1. LA SOCIÉTÉ CIVILE EN DÉBAT : PLURALITÉ D’APPROCHES

4La notion de société civile en elle-même prête à discussion. Vieux concept de la philosophie politique occidentale, cette notion a connu un succès populaire et planétaire au cours du dernier quart du XXe siècle, sans jamais acquérir, toutefois, une fine précision sémantique. Sans doute faut-il y voir la raison même de ce succès et, dans une vision cynique ou sévère, considérer que le concept de "société civile" demeure ce "label du vide", donnant l’impression à chacun de se comprendre tout en désignant finalement des objets différents (Colas, 1992). Dans le discours commun, voire dans certaines analyses "savantes", la société civile est le plus souvent définie par ce qu’elle n’est pas, à travers un jeu d’oppositions aussi manichéen que grossier. Par exemple, elle n’est pas l’État quand on veut souligner l’importance d’un tissu associatif jouant un rôle attendu de "contre-pouvoir". Elle se distingue du monde militaire quand on met en exergue les victimes de conflits armés. Elle s’oppose au marché pour souligner l’importance des activités des entrepreneurs moraux au sein d’organisations à caractère non lucratif (non profit). Elle n’est pas l’Église, pour consacrer la distinction entre l’institution religieuse et les fidèles ou encore les non-croyants. Enfin, elle distinguerait les comportements à vocation publique des comportements strictement privés, relevant du monde domestique, familial, intime, voire communautaire.

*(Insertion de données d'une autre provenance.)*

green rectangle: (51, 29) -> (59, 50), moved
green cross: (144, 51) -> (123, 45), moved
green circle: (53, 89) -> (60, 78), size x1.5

5Si les contours de la notion contemporaine paraissent imprécis, la trajectoire conceptuelle de la société civile est suffisamment longue pour alimenter des visions bien contrastées. Cette histoire trouve son origine dès l’antiquité (Koïnonia Poltike d’Aristote) dans une réflexion sur le degré de civilisation d’une société, ou plus précisément sur le niveau de raffinement de son organisation politique. La société civile (Societas Civilis des Romains) est ainsi civilisée, bien ordonnée par des lois ; elle se distingue de la société naturelle des Barbares. Confondue dans ses premières traductions du grec et du latin avec la notion de cité, d’État ou de gouvernement, elle est abordée ensuite par les philosophes des XVIIe et XVIIIe siècles. Elle désigne une sphère autonome mais connectée à l’État, marquée par l’adoption d’un contrat librement consenti entre individus quant au destin politique de la société (Hobbes, Locke), une limitation des pouvoirs séculiers ou spirituels par l’existence de mœurs aristocratiques (Montesquieu) ou la poursuite d’intérêts individuels au sein d’une économie marchande (Smith, Mandeville, Fergusson). Elle est aussi la société bourgeoise (bürgerliche Gesellschaft), ou plus précisément la société des citoyens bourgeois, coincée entre l’État et la sphère familiale, reposant sur un système de besoins et représentant à la fois le fondement et l’accomplissement du Droit (Hegel). Elle est composée d’une myriade d’associations en tous genres favorisant une limitation (un contrôle) du pouvoir central perceptible jusque dans les plus petites communautés (Tocqueville). Elle est ailleurs le lieu de l’exploitation de l’Homme par l’Homme (Marx), de l’hégémonie idéologique, institutionnelle et culturelle de la classe dominante tout en devenant le lieu privilégié de l’action révolutionnaire (Gramsci). Elle se confond également (et peut-être de plus en plus) avec l’idée d’un tiers secteur, composé d’associations très variées dont le plus petit commun dénominateur est le développement de pratiques alternatives, palliant les déficiences du marché et des pouvoirs publics. Face aux nouvelles demandes de services et de solidarités, la société civile deviendrait le lieu par excellence de l’économie solidaire ou de l’économie sociale (Defourny et alii, 1999).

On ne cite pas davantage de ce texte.